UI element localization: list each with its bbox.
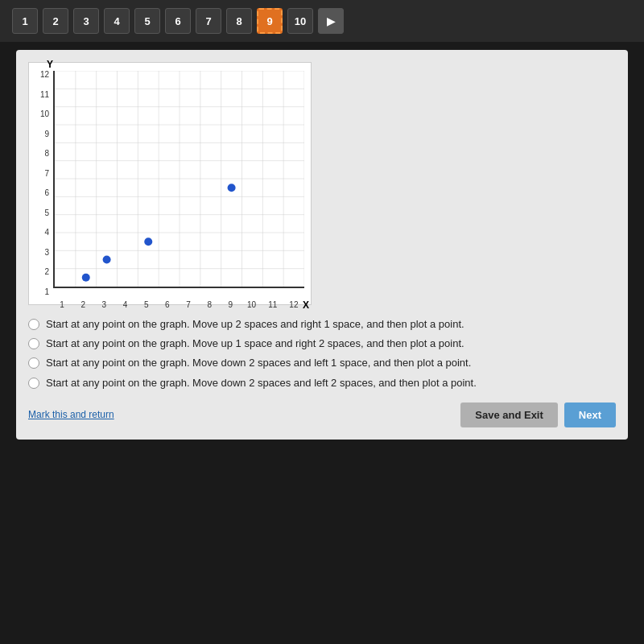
option-item-4[interactable]: Start at any point on the graph. Move do… bbox=[28, 376, 616, 390]
y-tick: 4 bbox=[33, 229, 49, 237]
y-axis-numbers: 123456789101112 bbox=[33, 71, 49, 296]
x-tick: 10 bbox=[243, 300, 261, 309]
bottom-bar: Mark this and return Save and Exit Next bbox=[28, 402, 616, 427]
save-exit-button[interactable]: Save and Exit bbox=[460, 402, 558, 427]
y-tick: 1 bbox=[33, 288, 49, 296]
radio-btn-2[interactable] bbox=[28, 338, 39, 349]
x-axis-numbers: 123456789101112 bbox=[53, 300, 303, 309]
option-text-1: Start at any point on the graph. Move up… bbox=[46, 317, 464, 332]
graph-canvas[interactable] bbox=[53, 71, 304, 288]
x-tick: 2 bbox=[74, 300, 92, 309]
radio-btn-4[interactable] bbox=[28, 378, 39, 389]
radio-btn-3[interactable] bbox=[28, 357, 39, 369]
main-content: Y 123456789101112 123456789101112 X Star… bbox=[16, 50, 628, 440]
mark-return-link[interactable]: Mark this and return bbox=[28, 409, 114, 420]
page-btn-2[interactable]: 2 bbox=[43, 8, 68, 34]
y-tick: 12 bbox=[33, 71, 49, 79]
x-tick: 7 bbox=[180, 300, 197, 309]
x-tick: 9 bbox=[221, 300, 239, 309]
page-btn-4[interactable]: 4 bbox=[104, 8, 130, 34]
page-btn-7[interactable]: 7 bbox=[196, 8, 221, 34]
graph-container: Y 123456789101112 123456789101112 X bbox=[28, 62, 312, 305]
option-text-4: Start at any point on the graph. Move do… bbox=[46, 376, 477, 390]
options-list: Start at any point on the graph. Move up… bbox=[28, 317, 616, 390]
y-tick: 3 bbox=[33, 249, 49, 257]
y-tick: 2 bbox=[33, 268, 49, 276]
option-item-1[interactable]: Start at any point on the graph. Move up… bbox=[28, 317, 616, 332]
radio-btn-1[interactable] bbox=[28, 319, 39, 330]
y-tick: 10 bbox=[33, 110, 49, 118]
x-tick: 8 bbox=[200, 300, 218, 309]
page-btn-9[interactable]: 9 bbox=[257, 8, 283, 34]
page-btn-6[interactable]: 6 bbox=[165, 8, 191, 34]
option-text-2: Start at any point on the graph. Move up… bbox=[46, 336, 464, 351]
button-group: Save and Exit Next bbox=[460, 402, 616, 427]
y-tick: 5 bbox=[33, 209, 49, 217]
y-tick: 6 bbox=[33, 189, 49, 197]
next-page-arrow[interactable]: ▶ bbox=[318, 8, 344, 34]
x-tick: 11 bbox=[264, 300, 282, 309]
page-btn-3[interactable]: 3 bbox=[73, 8, 99, 34]
x-tick: 5 bbox=[138, 300, 155, 309]
page-btn-1[interactable]: 1 bbox=[12, 8, 38, 34]
x-axis-label: X bbox=[303, 299, 309, 311]
y-tick: 7 bbox=[33, 170, 49, 178]
x-tick: 1 bbox=[53, 300, 71, 309]
graph-area: Y 123456789101112 123456789101112 X bbox=[53, 71, 303, 296]
page-btn-5[interactable]: 5 bbox=[134, 8, 160, 34]
option-text-3: Start at any point on the graph. Move do… bbox=[46, 356, 471, 370]
y-tick: 11 bbox=[33, 91, 49, 99]
y-tick: 8 bbox=[33, 150, 49, 158]
pagination-bar: 12345678910▶ bbox=[0, 0, 644, 42]
x-tick: 12 bbox=[285, 300, 303, 309]
y-tick: 9 bbox=[33, 130, 49, 138]
page-btn-10[interactable]: 10 bbox=[287, 8, 313, 34]
x-tick: 3 bbox=[95, 300, 113, 309]
x-tick: 4 bbox=[117, 300, 134, 309]
x-tick: 6 bbox=[159, 300, 176, 309]
y-axis-label: Y bbox=[47, 59, 53, 70]
option-item-2[interactable]: Start at any point on the graph. Move up… bbox=[28, 336, 616, 351]
option-item-3[interactable]: Start at any point on the graph. Move do… bbox=[28, 356, 616, 370]
page-btn-8[interactable]: 8 bbox=[226, 8, 252, 34]
next-button[interactable]: Next bbox=[564, 402, 616, 427]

◆ ◆ ◆ ◆ ◆

Copy all lines of the preceding data that hold the word "label".

x-axis-label: X bbox=[303, 299, 309, 311]
y-axis-label: Y bbox=[47, 59, 53, 70]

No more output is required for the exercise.